Clearly, no reasonable Christian would accept either of these practices (child neglect or abortion), but here’s the $64.00 question, “How much has the world’s pragmatic way of thinking (regarding children) infiltrated our minds and shaped our values and perhaps even our parenting?” The only way for us to reflect accurately on these questions is to briefly consider the Bible’s, or God’s outlook on children.

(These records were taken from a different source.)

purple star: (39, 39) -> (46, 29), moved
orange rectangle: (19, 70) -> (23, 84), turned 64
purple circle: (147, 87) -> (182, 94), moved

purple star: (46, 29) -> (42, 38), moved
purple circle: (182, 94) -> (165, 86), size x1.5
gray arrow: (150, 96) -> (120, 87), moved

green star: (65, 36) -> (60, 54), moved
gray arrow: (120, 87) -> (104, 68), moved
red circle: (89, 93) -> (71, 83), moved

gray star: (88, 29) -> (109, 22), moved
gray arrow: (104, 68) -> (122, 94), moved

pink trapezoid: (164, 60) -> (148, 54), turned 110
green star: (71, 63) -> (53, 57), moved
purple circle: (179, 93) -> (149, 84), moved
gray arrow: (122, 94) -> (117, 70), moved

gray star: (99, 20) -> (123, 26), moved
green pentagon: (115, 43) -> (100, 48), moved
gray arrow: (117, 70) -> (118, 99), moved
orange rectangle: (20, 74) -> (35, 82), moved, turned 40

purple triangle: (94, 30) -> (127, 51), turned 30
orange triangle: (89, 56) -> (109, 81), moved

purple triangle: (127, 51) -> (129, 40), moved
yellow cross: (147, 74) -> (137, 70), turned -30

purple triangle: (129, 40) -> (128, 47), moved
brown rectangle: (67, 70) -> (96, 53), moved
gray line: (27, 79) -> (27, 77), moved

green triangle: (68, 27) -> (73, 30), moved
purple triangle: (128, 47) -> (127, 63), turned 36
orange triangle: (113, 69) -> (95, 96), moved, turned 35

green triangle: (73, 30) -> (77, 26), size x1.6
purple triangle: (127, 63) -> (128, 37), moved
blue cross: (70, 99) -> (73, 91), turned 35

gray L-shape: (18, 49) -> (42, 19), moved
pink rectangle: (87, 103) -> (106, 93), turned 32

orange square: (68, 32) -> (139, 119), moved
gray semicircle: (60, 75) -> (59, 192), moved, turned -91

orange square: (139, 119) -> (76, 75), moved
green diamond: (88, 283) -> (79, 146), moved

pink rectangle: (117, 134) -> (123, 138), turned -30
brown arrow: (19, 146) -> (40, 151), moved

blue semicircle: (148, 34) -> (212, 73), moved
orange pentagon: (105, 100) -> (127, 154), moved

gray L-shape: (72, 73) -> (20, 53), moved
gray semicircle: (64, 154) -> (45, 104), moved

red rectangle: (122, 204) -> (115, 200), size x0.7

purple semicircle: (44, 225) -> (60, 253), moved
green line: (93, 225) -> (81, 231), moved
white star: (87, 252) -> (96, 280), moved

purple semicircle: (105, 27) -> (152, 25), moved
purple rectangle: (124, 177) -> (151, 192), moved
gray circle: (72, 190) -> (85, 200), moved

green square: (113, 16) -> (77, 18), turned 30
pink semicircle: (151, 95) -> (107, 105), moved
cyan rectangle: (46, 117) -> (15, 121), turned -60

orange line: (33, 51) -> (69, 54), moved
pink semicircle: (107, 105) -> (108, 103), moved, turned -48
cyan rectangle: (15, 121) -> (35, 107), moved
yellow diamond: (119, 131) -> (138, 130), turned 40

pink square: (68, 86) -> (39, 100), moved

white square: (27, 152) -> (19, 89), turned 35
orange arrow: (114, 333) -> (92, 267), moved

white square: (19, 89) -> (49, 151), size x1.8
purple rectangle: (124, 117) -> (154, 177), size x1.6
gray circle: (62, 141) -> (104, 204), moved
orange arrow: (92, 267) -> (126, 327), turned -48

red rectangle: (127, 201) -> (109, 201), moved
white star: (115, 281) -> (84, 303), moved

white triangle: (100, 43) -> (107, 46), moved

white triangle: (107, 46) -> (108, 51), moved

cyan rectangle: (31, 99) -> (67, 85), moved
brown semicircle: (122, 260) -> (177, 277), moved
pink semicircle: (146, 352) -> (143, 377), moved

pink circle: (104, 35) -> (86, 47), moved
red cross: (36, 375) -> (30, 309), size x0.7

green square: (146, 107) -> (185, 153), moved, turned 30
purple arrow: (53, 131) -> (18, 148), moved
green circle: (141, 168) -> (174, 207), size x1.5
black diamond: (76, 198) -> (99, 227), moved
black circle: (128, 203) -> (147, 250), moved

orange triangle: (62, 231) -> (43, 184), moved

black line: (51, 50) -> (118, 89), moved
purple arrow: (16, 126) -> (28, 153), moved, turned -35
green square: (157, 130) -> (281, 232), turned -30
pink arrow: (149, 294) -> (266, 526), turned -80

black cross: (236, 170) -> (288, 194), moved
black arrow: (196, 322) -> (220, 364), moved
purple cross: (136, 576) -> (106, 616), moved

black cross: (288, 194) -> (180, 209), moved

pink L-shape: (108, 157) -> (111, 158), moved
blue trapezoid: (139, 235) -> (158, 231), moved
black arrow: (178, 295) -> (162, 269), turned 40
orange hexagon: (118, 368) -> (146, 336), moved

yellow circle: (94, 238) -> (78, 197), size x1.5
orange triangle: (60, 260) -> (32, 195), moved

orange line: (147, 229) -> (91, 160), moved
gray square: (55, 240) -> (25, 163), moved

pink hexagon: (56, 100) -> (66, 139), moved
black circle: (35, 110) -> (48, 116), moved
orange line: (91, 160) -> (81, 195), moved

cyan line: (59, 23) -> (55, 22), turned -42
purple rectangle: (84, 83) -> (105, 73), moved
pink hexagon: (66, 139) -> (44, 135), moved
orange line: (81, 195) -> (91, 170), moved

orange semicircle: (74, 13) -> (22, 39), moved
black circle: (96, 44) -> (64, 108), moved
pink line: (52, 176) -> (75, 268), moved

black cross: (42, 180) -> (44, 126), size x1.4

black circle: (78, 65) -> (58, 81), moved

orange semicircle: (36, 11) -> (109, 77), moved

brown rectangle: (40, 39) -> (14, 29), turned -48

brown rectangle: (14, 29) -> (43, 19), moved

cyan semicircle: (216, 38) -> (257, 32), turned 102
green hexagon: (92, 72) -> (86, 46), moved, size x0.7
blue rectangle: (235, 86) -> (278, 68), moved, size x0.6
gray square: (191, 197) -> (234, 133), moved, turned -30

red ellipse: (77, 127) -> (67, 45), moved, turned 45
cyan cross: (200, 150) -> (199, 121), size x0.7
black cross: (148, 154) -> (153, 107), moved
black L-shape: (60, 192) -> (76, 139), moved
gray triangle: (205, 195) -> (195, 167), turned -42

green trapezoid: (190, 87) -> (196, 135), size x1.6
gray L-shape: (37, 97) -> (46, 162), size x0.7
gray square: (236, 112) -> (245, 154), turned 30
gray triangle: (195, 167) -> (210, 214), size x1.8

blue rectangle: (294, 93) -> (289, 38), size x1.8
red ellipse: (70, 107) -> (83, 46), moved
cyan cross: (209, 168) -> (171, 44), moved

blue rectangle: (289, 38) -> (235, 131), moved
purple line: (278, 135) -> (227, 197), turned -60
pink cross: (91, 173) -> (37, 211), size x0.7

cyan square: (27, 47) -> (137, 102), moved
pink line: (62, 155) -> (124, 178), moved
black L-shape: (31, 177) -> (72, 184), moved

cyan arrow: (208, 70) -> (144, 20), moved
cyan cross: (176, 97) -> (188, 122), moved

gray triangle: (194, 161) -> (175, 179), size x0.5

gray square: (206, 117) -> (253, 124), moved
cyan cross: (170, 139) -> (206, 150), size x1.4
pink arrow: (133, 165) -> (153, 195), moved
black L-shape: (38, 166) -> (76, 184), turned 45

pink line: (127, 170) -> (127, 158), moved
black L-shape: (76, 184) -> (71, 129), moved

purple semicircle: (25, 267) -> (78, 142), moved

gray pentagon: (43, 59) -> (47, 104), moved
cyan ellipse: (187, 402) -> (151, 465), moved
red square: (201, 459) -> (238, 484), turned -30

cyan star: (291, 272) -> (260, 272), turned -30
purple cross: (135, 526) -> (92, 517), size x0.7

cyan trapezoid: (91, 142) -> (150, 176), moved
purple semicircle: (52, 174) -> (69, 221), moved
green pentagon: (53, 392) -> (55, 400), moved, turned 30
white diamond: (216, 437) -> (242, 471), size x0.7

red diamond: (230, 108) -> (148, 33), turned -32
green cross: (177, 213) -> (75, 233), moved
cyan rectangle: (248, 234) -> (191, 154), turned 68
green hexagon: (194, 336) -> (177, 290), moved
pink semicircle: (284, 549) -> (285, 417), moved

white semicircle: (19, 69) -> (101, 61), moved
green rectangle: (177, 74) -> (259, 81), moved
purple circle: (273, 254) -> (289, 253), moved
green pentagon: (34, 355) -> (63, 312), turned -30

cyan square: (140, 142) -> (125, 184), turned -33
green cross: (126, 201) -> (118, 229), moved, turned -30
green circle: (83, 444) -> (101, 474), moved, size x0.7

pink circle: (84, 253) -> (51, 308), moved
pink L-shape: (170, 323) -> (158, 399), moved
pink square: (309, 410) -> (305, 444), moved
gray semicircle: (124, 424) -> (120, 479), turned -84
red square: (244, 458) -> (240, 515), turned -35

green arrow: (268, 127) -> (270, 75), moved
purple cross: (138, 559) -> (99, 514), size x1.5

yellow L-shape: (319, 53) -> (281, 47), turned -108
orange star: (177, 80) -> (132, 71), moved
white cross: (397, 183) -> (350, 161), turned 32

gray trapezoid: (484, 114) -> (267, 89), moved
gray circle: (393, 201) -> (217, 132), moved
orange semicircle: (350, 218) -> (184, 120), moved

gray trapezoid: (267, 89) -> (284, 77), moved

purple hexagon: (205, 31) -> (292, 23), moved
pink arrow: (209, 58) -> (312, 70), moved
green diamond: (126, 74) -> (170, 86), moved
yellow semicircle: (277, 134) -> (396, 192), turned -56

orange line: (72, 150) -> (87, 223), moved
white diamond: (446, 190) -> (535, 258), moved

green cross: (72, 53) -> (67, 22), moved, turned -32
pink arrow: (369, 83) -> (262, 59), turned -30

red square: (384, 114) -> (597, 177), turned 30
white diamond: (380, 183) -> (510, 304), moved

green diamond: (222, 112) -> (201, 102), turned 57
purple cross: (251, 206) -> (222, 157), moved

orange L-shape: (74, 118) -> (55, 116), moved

God’s perspective on children
There are many scriptures we could consider at this point, but both time and your patience beg me to get to the core of the issue. With those limitations in mind, I want to bring one scripture to your attention that succinctly puts forth the biblical view of children. This clear perspective is found in Psalm 127:3-5. In his wisdom Solomon instructed, “Behold, children are a gift of the LORD, the fruit of the womb is a reward.” God tells us that offspring are a divine gift and a reward! From a biblical perspective children are seen as a benevolent outpouring from God Himself. The term “gift” means an “inheritance,” that is, a valued, undeserved possession that a person awaits with great anticipation. The word “reward” is most often translated “wages” and refers to the fruit of hard work. The common thread in both terms is the idea of great value. Far from being a liability, the Bible tells us children are a divine treasure of unspeakable worth. Further debunking the idea of “the liability of children” are the following words, “Like arrows in the hand of a warrior, so are the children of one’s youth “¦ they will not be ashamed when they speak with their enemies in the gate.”
The key concepts highlighted by these words are “vigor” and “defense.” These verses underscore the reality that children are an asset to their parents, particularly as they grow older. As the years pass by, the frail little ones we nurture become themselves a source of strength and protection for us.
The conclusion of the Psalmist regarding children is simple, “How blessed is the man whose quiver is full of them.” Liability? No, the word the Holy Spirit uses to describe God’s view of children is “blessed.” A better translation of this term would be “bliss.” “Oh the happy bliss of the man whose quiver is full of children.” That, my friends, is the direct opposite of the value the world often places on children. It is God’s view that must shape our thinking, values, and actions toward our children.
With that perspective fresh in mind, ask yourself, “Do I view my children as anything but a gift and a blessing from God? Have I expressed my deep gratitude to the Lord for the inheritance God has given me in my kids? Am I afraid to have more children because they may interfere with my perceived rights and desires? Do I see my children as an eternal treasure, a stewardship from Him, souls to nurture and mentor in God’s ways? Am I investing my life without reservation to lead my children to salvation and full maturity in Christ?”
May our answer to these questions and our actions in these matters reflect the heart of the One who has entrusted us with the “gift” and “reward” of children.